The Duff opens with Bianca Piper, a seventeen-year-old senior high school student Bianca, who is a little bit short, a little bit plump, and a lot smart and sassy. Bianca's best friends Casey and Jessica are gorgeous. But that has never been a problem for the trio until bad boy Wesley calls Bianca the DUFF of her group. Suddenly, Bianca starts questioning everything about her friendship with the others and her status in the group. And then the novel takes well, a bit of a surprising turn when, desperate to escape all the drama that is happening at home (and there is a bit of it,) Bianca initiates a friends-with-benefits relationship with Wesley that he seems a little bit too happy to be going along with. Over the course of the novel, Bianca learns a few important life lessons about facing up to her personal responsibilities and also that labels (such as the DUFF,) are false and not worth paying attention to.
While The Duff has been enjoyed by many readers, this one did not work quite so well for me. I suppose some of this may be a generational thing--back in my day when teenagers used to ride on a pterodactyl down to the local library or bookshop instead of a bus, sex in YA was rather a big deal.

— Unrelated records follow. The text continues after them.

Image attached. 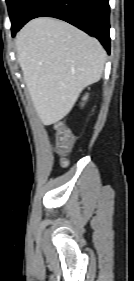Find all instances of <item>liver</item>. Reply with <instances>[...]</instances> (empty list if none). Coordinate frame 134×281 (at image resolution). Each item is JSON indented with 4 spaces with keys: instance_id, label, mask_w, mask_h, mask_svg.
Listing matches in <instances>:
<instances>
[{
    "instance_id": "6515ba94",
    "label": "liver",
    "mask_w": 134,
    "mask_h": 281,
    "mask_svg": "<svg viewBox=\"0 0 134 281\" xmlns=\"http://www.w3.org/2000/svg\"><path fill=\"white\" fill-rule=\"evenodd\" d=\"M15 43L24 81L44 125L63 119L82 90L102 77L106 52L100 42L64 21L33 19Z\"/></svg>"
}]
</instances>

Judy Blume's Forever was considered to be the hottest and most definitive fiction book on the subject, and often the focus was on first relationships. (The consequences of which were sometimes dire and over-the-top, such as in My Darling, My Hamburger.) That said, I don't think there is anything wrong with sex in YA, I don't think that it must always be accompanied by morals and life lessons, or that the characters *must* be in a relationship but ... (cue grumpy thirty-something,) I was surprised by just how flippantly sex was treated in this book. There is nothing graphic in there (not that I would be offended if there had been,) but something about the way the characters regarded their sexual lives at age seventeen seemed a bit off-kilter to me. Bianca claims that she feels empowered to be intimate with a boy who she cannot stand, and states that she is doing so to escape from her problems, but her reasoning and the complications of her doing so are never really explored in a way that has any real substance. It is just something that Bianca does, which eventually leads her to an unlikely romance. Wesley's bullying of Bianca, labelling her "The DUFF" is never properly explored either--was Wesley attracted to Bianca all along and teasing her, or did he really think that?
Anyway, there are some interesting thoughts on how labels can and do affect people and that people cannot run away from their problems forever. And lets not forget that this was the debut novel from an author who was still in her teens--how many people could have written a book and beaten the odds to have it published at that age, and then had it become a best seller? The answer is, not many. So much respect for that.
Although I did not enjoy this book as much as I had hoped to, I can see why many readers did and why it would make an appealing teen movie.